People who use transforms will use DXSurface pointers to set up their transform. People who use DXSurfaces to create transforms or for image applications also need to access the samples of each surface. There are two kinds of access to DXSurfaces, both of which are obtained through the IDXSurface::LockSurface method. If you are only reading samples of a DXSurface, you call this method, requesting a pointer to the IDXARGBReadPtr interface. If you are writing samples to an output DXSurface, you instead request a pointer to an IDXARGBReadWritePtr interface.
There are DirectX Transform interfaces that do lookup table corrections for images. These corrections can change the brightness, contrast, color balance, or opacity of the entire image. Lookup tables also can do more sophisticated image manipulation, such as gamma correction, threshold filtering, and color inversion. For a given lookup table, you have the ability to specify any number of the operations to be performed in any order.

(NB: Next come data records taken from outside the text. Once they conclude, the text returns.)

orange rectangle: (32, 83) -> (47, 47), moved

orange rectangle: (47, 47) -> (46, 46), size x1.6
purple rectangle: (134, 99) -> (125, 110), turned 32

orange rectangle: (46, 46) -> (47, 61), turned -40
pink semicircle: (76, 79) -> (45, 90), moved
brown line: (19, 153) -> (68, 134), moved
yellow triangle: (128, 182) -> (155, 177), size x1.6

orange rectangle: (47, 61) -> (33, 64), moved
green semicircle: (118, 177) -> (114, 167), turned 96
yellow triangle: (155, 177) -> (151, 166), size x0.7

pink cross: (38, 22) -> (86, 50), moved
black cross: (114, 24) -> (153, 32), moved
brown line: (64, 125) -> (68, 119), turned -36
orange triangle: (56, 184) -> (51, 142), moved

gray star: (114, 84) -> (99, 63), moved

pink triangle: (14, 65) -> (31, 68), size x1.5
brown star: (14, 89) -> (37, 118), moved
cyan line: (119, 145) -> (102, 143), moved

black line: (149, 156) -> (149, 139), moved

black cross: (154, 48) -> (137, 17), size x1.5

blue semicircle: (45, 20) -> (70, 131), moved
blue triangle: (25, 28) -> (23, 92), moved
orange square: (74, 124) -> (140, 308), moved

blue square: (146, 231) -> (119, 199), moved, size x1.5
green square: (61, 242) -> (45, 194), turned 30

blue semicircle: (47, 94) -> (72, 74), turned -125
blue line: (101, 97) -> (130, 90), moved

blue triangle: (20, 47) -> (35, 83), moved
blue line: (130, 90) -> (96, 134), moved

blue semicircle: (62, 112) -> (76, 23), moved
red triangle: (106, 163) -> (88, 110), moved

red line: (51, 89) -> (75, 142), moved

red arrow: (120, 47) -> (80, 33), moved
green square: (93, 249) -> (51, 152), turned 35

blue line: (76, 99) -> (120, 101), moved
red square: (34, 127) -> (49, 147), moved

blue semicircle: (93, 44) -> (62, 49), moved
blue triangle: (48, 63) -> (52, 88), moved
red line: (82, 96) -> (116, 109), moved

To use a lookup table for your image, you must first use the COM CoCreateInstance method, requesting a pointer to an IDXLUTBuilder (Lookup Table Builder) interface. This interface contains methods that you can use to define the lookup table operations and their order. When you are finished, you call the QueryInterface method on the IDXLUTBuilder, requesting a pointer to an IDXLookupTable interface. From there, you can either use the lookup table directly on image samples, or you can associate it with a DXSurfaceModifier object (Surface Modifier) by using the IDXSurfaceModifier::SetLookup method.
DXSurfaceModifier objects (Surface Modifiers) enable you to change such things as the brightness or opacity of a foreground image and place the result over a background image. You can save many steps in combining and adjusting images by using a Surface Modifier, and it also enables you to place images over tiled backgrounds.
The Surface Modifier object is created by calling the COM CoCreateInstance method, requesting a pointer to an IDXSurfaceModifier interface. The relations among the Surface Modifier and other DirectX Transform objects are shown in the following illustration.
A Surface Modifier can have a foreground DXSurface associated with it. This association is made with the IDXSurfaceModifier::SetForeground method. A background DXSurface can also be set with the IDXSurfaceModifier::SetBackground method. There are parameters in this method that enable the image to be positioned or tiled across the DXSurface output.
Another object that can be used by a Surface Modifier is a lookup table object. A lookup table object is created with the IDXLUTBuilder interface and is assigned to the Surface Modifier through the IDXSurfaceModifier::SetLookup method.
The Surface Modifier object exposes an IDXSurface interface, which makes it seem to be a DXSurface. You can use this pointer to read samples from the modified surface, or you can attach it directly to a transform input. In reality, when samples are read through the Surface Modifier's IDXSurface pointer, the Surface Modifier performs all the lookup table operations on the foreground surface, alpha blends the result onto the background surface, and returns the samples to the calling routine.